The recent release of operator-specific outcomes data has ushered in a new terminology known as "scorecard medicine."2 3 The use of the term "scorecard," although having some negative connotations, provides symbolic insight into the issues that must be addressed by the profession. For decades in this country, thousands of fans have carefully followed the statistics of their favorite baseball players (without the benefits of a postgraduate mathematics degree). Intuitive familiarity through years of observation has led the public to widespread sophistication about interpreting these statistics. Small differences in batting averages early in the year are not regarded as important. Hitters with few "at bats" are not considered to have stable estimates of their hitting capabilities; a hitter with 3 hits in his first 10 at bats is not considered to be a ".300 hitter" but rather a batter who needs more exposure to determine his capabilities. Likewise, the fan understands that the runs-batted-in statistic is dependent on the ability of preceding hitters to get on base so that the hitter has an opportunity to drive in runs. Batting averages are often stratified as a function of batting against right-handed and left-handed pitching because of the recognition that expected outcomes differ depending on the pitching. In many ways, the medical scorecard has similar characteristics; the problem is that the important modifying factors are complex and poorly understood and the methods of adjusting for differences are even less well understood.
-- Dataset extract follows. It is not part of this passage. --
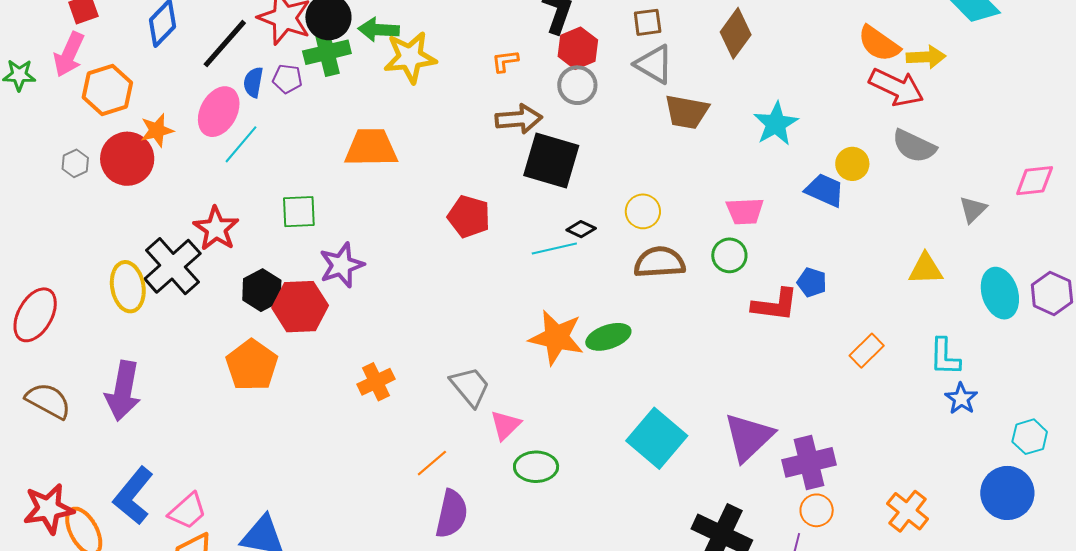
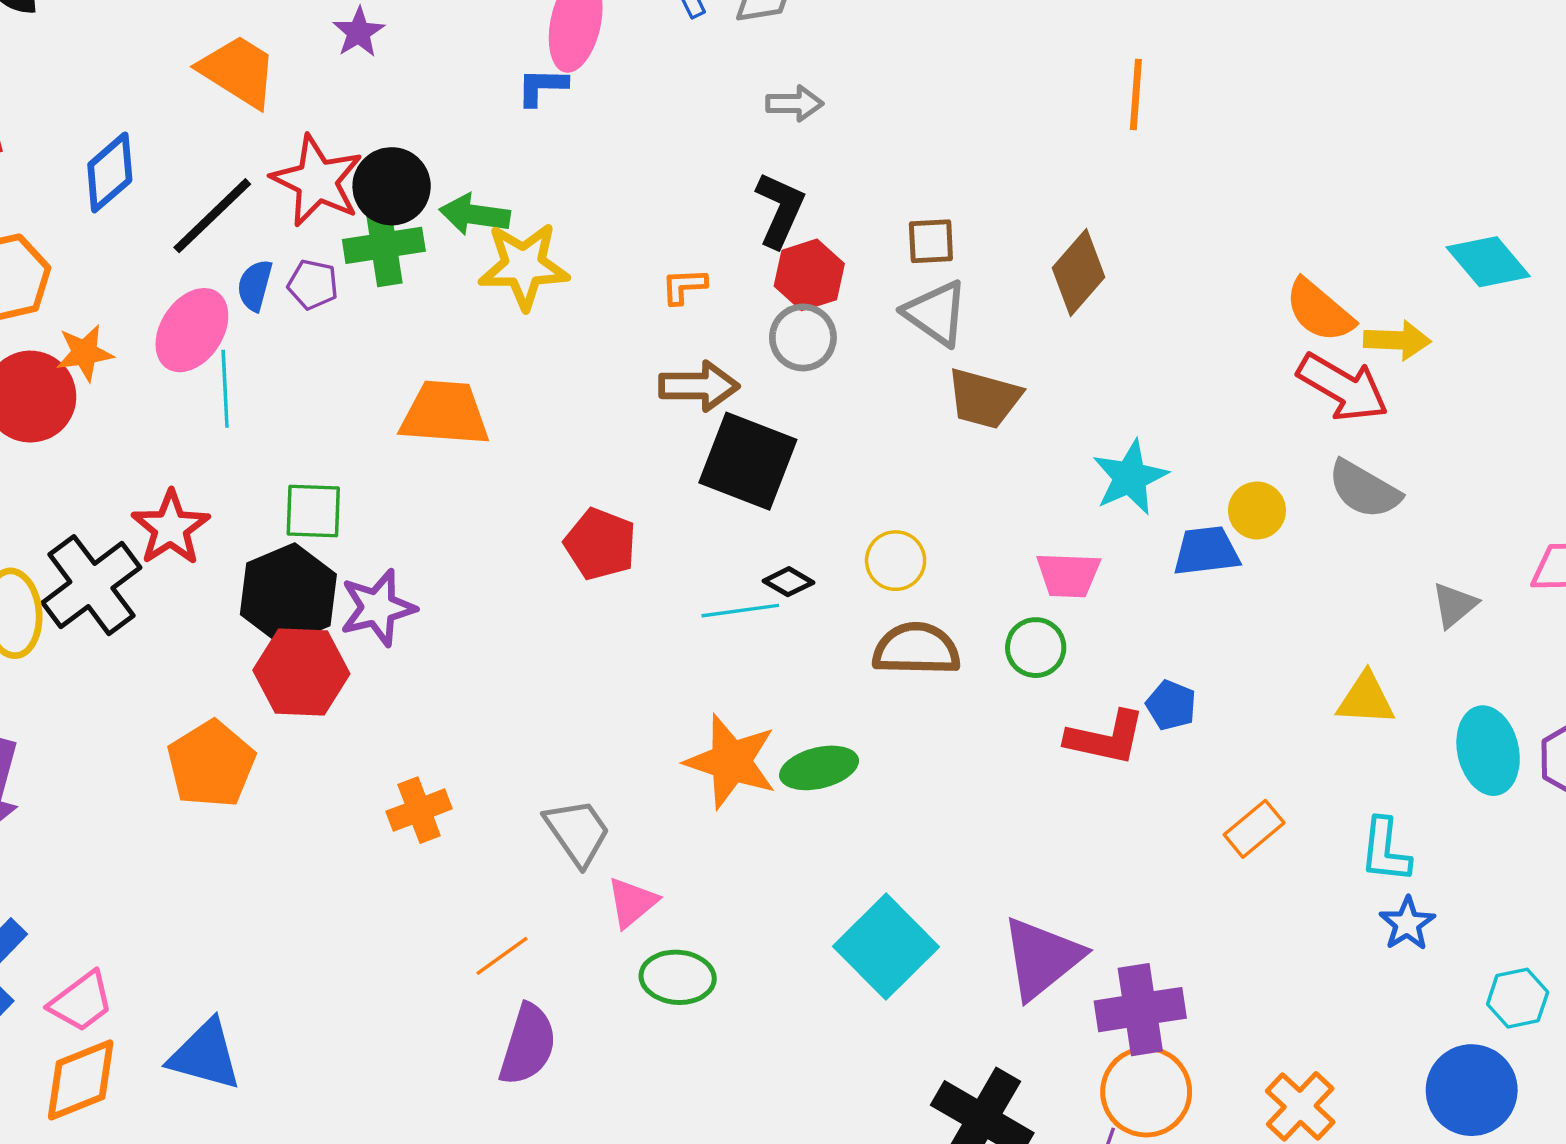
cyan star: (776, 124) -> (1130, 477), moved
cyan line: (241, 144) -> (225, 389), turned -48
blue trapezoid: (825, 190) -> (1206, 551), turned -36
black hexagon: (262, 290) -> (288, 594), moved, size x1.4
orange circle: (817, 510) -> (1146, 1092), size x1.6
As this field of quantitative outcomes evolves from its current early stage of development, we believe that constant exposure to medical outcome data will eventually lead to intuitive understanding similar to that of the interested baseball fan.

Just as managers in other industries depend on information systems to provide support for policy decisions, managers of organized medical systems (managed care organizations) will do the same. Assessment of the value of strategies of medical care—including the value provided by individual practitioners—has become a reality; clinicians and researchers must accept this fact and move forward quickly to guide the development of efficient, fair, and effective methods of measurement.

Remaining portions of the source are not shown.